[[ GIVEN RECORDS, beginning ]]

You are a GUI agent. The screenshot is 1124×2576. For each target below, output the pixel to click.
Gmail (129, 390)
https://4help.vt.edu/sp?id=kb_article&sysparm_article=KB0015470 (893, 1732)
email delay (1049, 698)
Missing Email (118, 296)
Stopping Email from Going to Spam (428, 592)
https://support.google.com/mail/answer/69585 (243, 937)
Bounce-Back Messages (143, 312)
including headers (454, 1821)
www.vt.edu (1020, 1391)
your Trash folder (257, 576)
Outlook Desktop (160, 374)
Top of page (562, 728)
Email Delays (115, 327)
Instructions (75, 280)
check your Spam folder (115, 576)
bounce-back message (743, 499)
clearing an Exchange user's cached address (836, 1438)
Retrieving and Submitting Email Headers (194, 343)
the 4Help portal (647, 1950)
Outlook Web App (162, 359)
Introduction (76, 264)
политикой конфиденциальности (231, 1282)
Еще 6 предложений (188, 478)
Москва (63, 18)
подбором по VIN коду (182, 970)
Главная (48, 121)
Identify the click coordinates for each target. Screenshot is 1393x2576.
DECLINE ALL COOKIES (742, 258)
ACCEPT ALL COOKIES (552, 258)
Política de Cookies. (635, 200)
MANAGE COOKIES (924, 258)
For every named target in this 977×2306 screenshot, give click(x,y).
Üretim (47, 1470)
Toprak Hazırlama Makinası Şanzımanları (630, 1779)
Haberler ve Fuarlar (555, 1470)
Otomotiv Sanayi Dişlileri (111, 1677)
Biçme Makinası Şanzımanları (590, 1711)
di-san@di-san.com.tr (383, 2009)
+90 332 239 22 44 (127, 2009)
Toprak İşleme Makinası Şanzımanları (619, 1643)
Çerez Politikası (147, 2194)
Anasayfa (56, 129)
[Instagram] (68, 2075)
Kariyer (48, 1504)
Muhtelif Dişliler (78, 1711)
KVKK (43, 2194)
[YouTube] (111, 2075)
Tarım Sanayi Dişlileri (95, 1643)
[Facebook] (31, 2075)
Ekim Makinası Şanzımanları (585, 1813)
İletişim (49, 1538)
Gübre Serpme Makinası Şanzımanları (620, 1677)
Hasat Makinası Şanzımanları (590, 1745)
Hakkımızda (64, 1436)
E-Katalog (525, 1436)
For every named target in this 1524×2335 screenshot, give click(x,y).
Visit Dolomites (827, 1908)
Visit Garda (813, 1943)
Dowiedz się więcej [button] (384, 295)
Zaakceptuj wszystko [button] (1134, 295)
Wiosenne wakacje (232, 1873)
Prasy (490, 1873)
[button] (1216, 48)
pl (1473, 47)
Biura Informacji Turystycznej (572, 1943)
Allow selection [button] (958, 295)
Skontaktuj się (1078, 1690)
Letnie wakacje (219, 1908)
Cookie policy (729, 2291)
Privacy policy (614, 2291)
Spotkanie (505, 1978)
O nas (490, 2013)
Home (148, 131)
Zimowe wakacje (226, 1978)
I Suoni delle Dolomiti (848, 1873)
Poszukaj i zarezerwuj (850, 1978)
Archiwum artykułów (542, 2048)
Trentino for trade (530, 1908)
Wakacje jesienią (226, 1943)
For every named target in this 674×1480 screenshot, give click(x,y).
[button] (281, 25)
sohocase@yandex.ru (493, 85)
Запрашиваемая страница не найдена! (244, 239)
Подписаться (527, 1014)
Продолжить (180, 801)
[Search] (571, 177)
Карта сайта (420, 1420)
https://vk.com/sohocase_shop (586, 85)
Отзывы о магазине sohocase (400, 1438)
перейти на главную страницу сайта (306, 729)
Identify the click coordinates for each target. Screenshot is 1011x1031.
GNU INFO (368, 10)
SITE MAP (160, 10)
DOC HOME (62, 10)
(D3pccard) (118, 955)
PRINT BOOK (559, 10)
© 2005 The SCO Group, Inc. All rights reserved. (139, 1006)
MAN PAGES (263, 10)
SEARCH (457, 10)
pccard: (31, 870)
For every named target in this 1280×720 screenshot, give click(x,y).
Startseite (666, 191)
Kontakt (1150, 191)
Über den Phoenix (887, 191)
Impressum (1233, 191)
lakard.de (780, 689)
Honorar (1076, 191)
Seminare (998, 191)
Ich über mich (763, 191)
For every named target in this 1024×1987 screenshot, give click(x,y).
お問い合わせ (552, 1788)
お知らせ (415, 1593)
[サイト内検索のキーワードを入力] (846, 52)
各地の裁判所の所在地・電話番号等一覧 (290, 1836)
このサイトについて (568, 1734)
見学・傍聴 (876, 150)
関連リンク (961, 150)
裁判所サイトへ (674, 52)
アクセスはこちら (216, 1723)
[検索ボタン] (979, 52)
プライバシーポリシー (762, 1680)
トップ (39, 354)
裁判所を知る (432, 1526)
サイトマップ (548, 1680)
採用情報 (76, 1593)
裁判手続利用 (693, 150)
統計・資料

[[ GIVEN RECORDS, end ]]

## AIM OF THE TASK
The complete set of entries above must be reproduced verbatim.

## RESULT OF THE TASK
You are a GUI agent. The screenshot is 1124×2576. For each target below, output the pixel to click.
Gmail (129, 390)
https://4help.vt.edu/sp?id=kb_article&sysparm_article=KB0015470 (893, 1732)
email delay (1049, 698)
Missing Email (118, 296)
Stopping Email from Going to Spam (428, 592)
https://support.google.com/mail/answer/69585 (243, 937)
Bounce-Back Messages (143, 312)
including headers (454, 1821)
www.vt.edu (1020, 1391)
your Trash folder (257, 576)
Outlook Desktop (160, 374)
Top of page (562, 728)
Email Delays (115, 327)
Instructions (75, 280)
check your Spam folder (115, 576)
bounce-back message (743, 499)
clearing an Exchange user's cached address (836, 1438)
Retrieving and Submitting Email Headers (194, 343)
the 4Help portal (647, 1950)
Outlook Web App (162, 359)
Introduction (76, 264)
политикой конфиденциальности (231, 1282)
Еще 6 предложений (188, 478)
Москва (63, 18)
подбором по VIN коду (182, 970)
Главная (48, 121)
Identify the click coordinates for each target. Screenshot is 1393x2576.
DECLINE ALL COOKIES (742, 258)
ACCEPT ALL COOKIES (552, 258)
Política de Cookies. (635, 200)
MANAGE COOKIES (924, 258)
For every named target in this 977×2306 screenshot, give click(x,y).
Üretim (47, 1470)
Toprak Hazırlama Makinası Şanzımanları (630, 1779)
Haberler ve Fuarlar (555, 1470)
Otomotiv Sanayi Dişlileri (111, 1677)
Biçme Makinası Şanzımanları (590, 1711)
di-san@di-san.com.tr (383, 2009)
+90 332 239 22 44 (127, 2009)
Toprak İşleme Makinası Şanzımanları (619, 1643)
Çerez Politikası (147, 2194)
Anasayfa (56, 129)
[Instagram] (68, 2075)
Kariyer (48, 1504)
Muhtelif Dişliler (78, 1711)
KVKK (43, 2194)
[YouTube] (111, 2075)
Tarım Sanayi Dişlileri (95, 1643)
[Facebook] (31, 2075)
Ekim Makinası Şanzımanları (585, 1813)
İletişim (49, 1538)
Gübre Serpme Makinası Şanzımanları (620, 1677)
Hasat Makinası Şanzımanları (590, 1745)
Hakkımızda (64, 1436)
E-Katalog (525, 1436)
For every named target in this 1524×2335 screenshot, give click(x,y).
Visit Dolomites (827, 1908)
Visit Garda (813, 1943)
Dowiedz się więcej [button] (384, 295)
Zaakceptuj wszystko [button] (1134, 295)
Wiosenne wakacje (232, 1873)
Prasy (490, 1873)
[button] (1216, 48)
pl (1473, 47)
Biura Informacji Turystycznej (572, 1943)
Allow selection [button] (958, 295)
Skontaktuj się (1078, 1690)
Letnie wakacje (219, 1908)
Cookie policy (729, 2291)
Privacy policy (614, 2291)
Spotkanie (505, 1978)
O nas (490, 2013)
Home (148, 131)
Zimowe wakacje (226, 1978)
I Suoni delle Dolomiti (848, 1873)
Poszukaj i zarezerwuj (850, 1978)
Archiwum artykułów (542, 2048)
Trentino for trade (530, 1908)
Wakacje jesienią (226, 1943)
For every named target in this 674×1480 screenshot, give click(x,y).
[button] (281, 25)
sohocase@yandex.ru (493, 85)
Запрашиваемая страница не найдена! (244, 239)
Подписаться (527, 1014)
Продолжить (180, 801)
[Search] (571, 177)
Карта сайта (420, 1420)
https://vk.com/sohocase_shop (586, 85)
Отзывы о магазине sohocase (400, 1438)
перейти на главную страницу сайта (306, 729)
Identify the click coordinates for each target. Screenshot is 1011x1031.
GNU INFO (368, 10)
SITE MAP (160, 10)
DOC HOME (62, 10)
(D3pccard) (118, 955)
PRINT BOOK (559, 10)
© 2005 The SCO Group, Inc. All rights reserved. (139, 1006)
MAN PAGES (263, 10)
SEARCH (457, 10)
pccard: (31, 870)
For every named target in this 1280×720 screenshot, give click(x,y).
Startseite (666, 191)
Kontakt (1150, 191)
Über den Phoenix (887, 191)
Impressum (1233, 191)
lakard.de (780, 689)
Honorar (1076, 191)
Seminare (998, 191)
Ich über mich (763, 191)
For every named target in this 1024×1987 screenshot, give click(x,y).
お問い合わせ (552, 1788)
お知らせ (415, 1593)
[サイト内検索のキーワードを入力] (846, 52)
各地の裁判所の所在地・電話番号等一覧 (290, 1836)
このサイトについて (568, 1734)
見学・傍聴 (876, 150)
関連リンク (961, 150)
裁判所サイトへ (674, 52)
アクセスはこちら (216, 1723)
[検索ボタン] (979, 52)
プライバシーポリシー (762, 1680)
トップ (39, 354)
裁判所を知る (432, 1526)
サイトマップ (548, 1680)
採用情報 (76, 1593)
裁判手続利用 (693, 150)
統計・資料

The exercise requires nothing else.